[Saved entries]
________________________________________

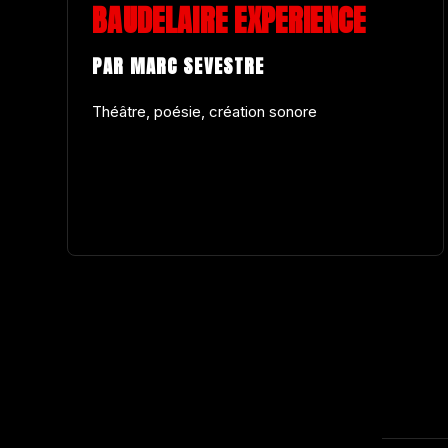
BAUDELAIRE EXPERIENCE
PAR MARC SEVESTRE
Théâtre, poésie, création sonore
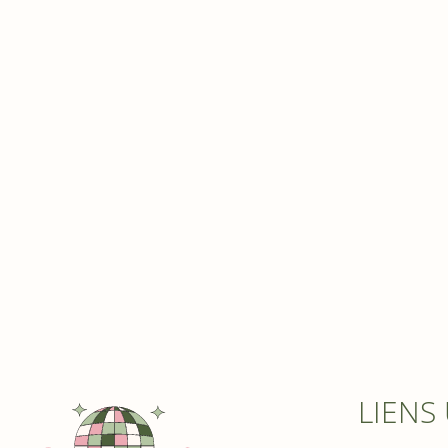
LIENS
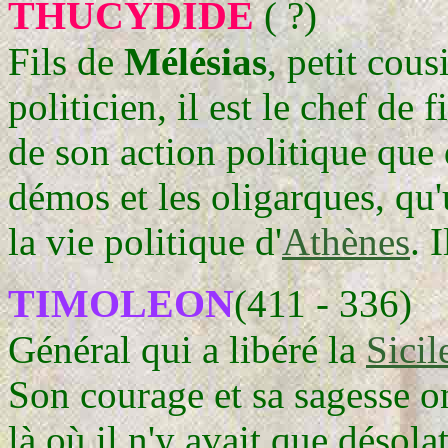
THUCYDIDE
( ?)
Fils de
Mélésias
, petit cou
politicien, il est le chef de
de son action politique que d
démos et les oligarques, qu'
la vie politique d'
Athènes
. 
TIMOLEON
(411 - 336)
Général qui a libéré la
Sici
Son courage et sa sagesse ont
là où il n'y avait que désola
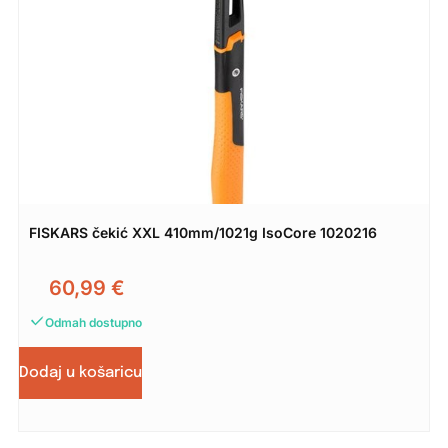
FISKARS čekić XXL 410mm/1021g IsoCore 1020216
60,99
€
Odmah dostupno
Dodaj u košaricu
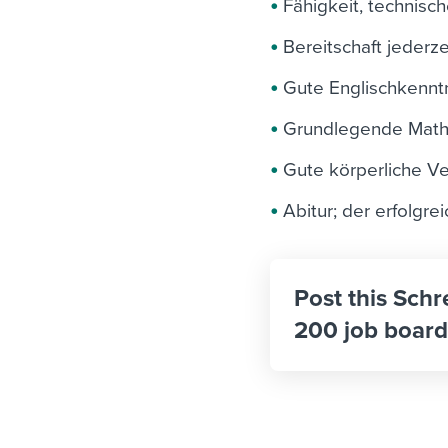
Fähigkeit, technis
Bereitschaft jederze
Gute Englischkennt
Grundlegende Math
Gute körperliche V
Abitur; der erfolgre
Post this Schr
200 job board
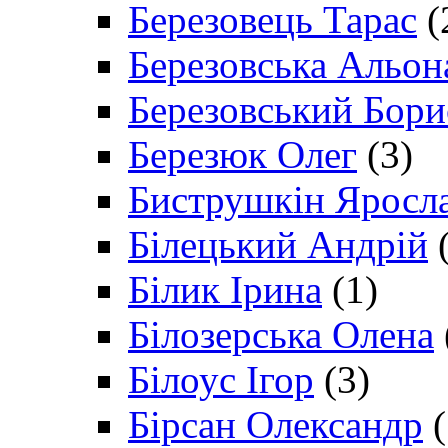
Березовець Тарас
(
Березовська Альон
Березовський Бори
Березюк Олег
(3)
Биструшкін Яросл
Білецький Андрій
(
Білик Ірина
(1)
Білозерська Олена
Білоус Ігор
(3)
Бірсан Олександр
(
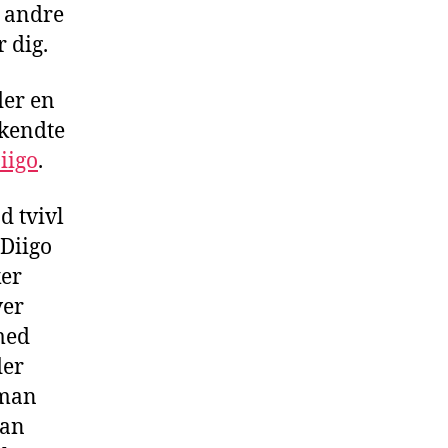
d andre
 dig.
der en
 kendte
iigo
.
d tvivl
 Diigo
ker
ver
med
der
 man
man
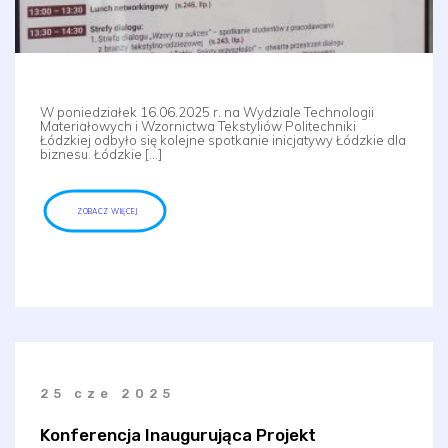
W poniedziałek 16.06.2025 r. na Wydziale Technologii
Materiałowych i Wzornictwa Tekstyliów Politechniki
Łódzkiej odbyło się kolejne spotkanie inicjatywy Łódzkie dla
biznesu. Łódzkie […]
ZOBACZ WIĘCEJ
25 cze 2025
Konferencja Inaugurująca Projekt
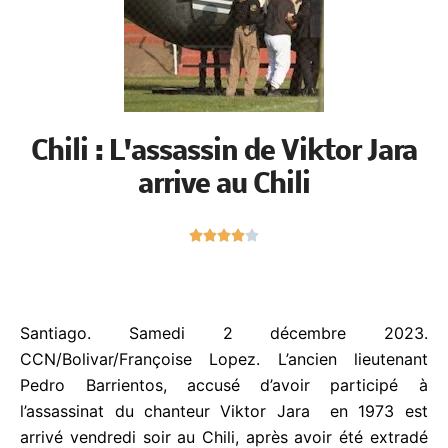
Chili : L'assassin de Viktor Jara
arrive au Chili
N





o
t
é
4
Santiago. Samedi 2 décembre 2023.
s
CCN/Bolivar/Françoise Lopez. L’ancien lieutenant
u
Pedro Barrientos, accusé d’avoir participé à
r
l’assassinat du chanteur Viktor Jara en 1973 est
5
arrivé vendredi soir au Chili, après avoir été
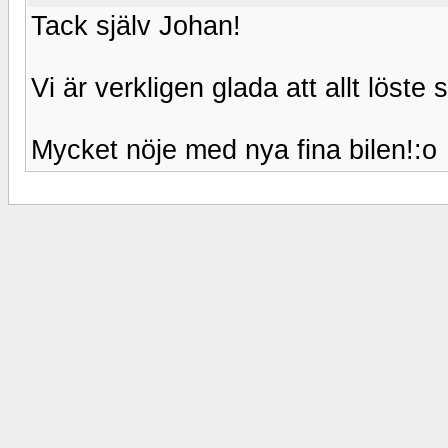
Tack själv Johan!
Vi är verkligen glada att allt löste s
Mycket nöje med nya fina bilen!:o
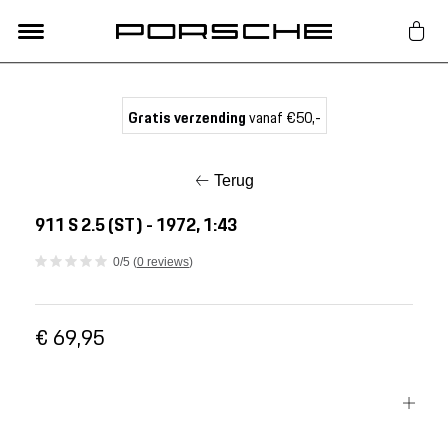
Lifestyle
Gratis verzending
vanaf €50,-
Auto Accessoires
Terug
Classic
911 S 2.5 (ST) - 1972, 1:43
0/5 (
0 reviews
)
Nieuw
€ 69,95
Acties
Porsche finder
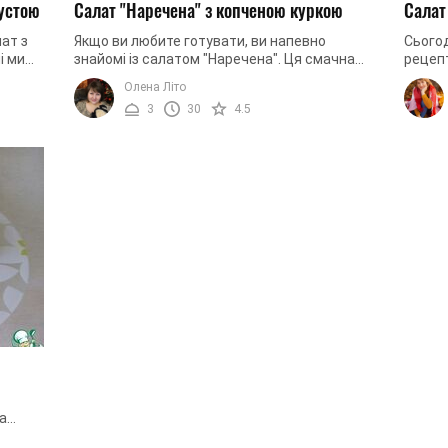
пустою
Салат "Наречена" з копченою куркою
Салат
ат з
Якщо ви любите готувати, ви напевно
Сього
і ми
знайомі із салатом "Наречена". Ця смачна
рецеп
цепт
страва вже давно завоювала серця
салату
Олена Літо
багатьох господинь своєю простотою та ...
має ні
3
30
4.5
а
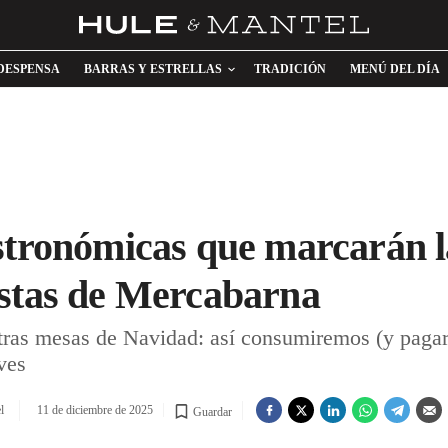
DESPENSA
BARRAS Y ESTRELLAS
TRADICIÓN
MENÚ DEL DÍA
stronómicas que marcarán 
istas de Mercabarna
stras mesas de Navidad: así consumiremos (y pagare
ves
l
11 de diciembre de 2025
Guardar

________________________________________

__EXERCISE GOAL__. Exercise for the records above: copy only the lines from the one with "Білецький Андрій" to the one with "biznesu. Łódzkie […]", both ends kept, and drop the pictures.

__RESPONSE AREA__.
Білецький Андрій
(
Білик Ірина
(1)
Білозерська Олена
Білоус Ігор
(3)
Бірсан Олександр
(
d andre
 dig.
der en
 kendte
iigo
.
d tvivl
 Diigo
ker
ver
med
der
 man
man
W poniedziałek 16.06.2025 r. na Wydziale Technologii
Materiałowych i Wzornictwa Tekstyliów Politechniki
Łódzkiej odbyło się kolejne spotkanie inicjatywy Łódzkie dla
biznesu. Łódzkie […]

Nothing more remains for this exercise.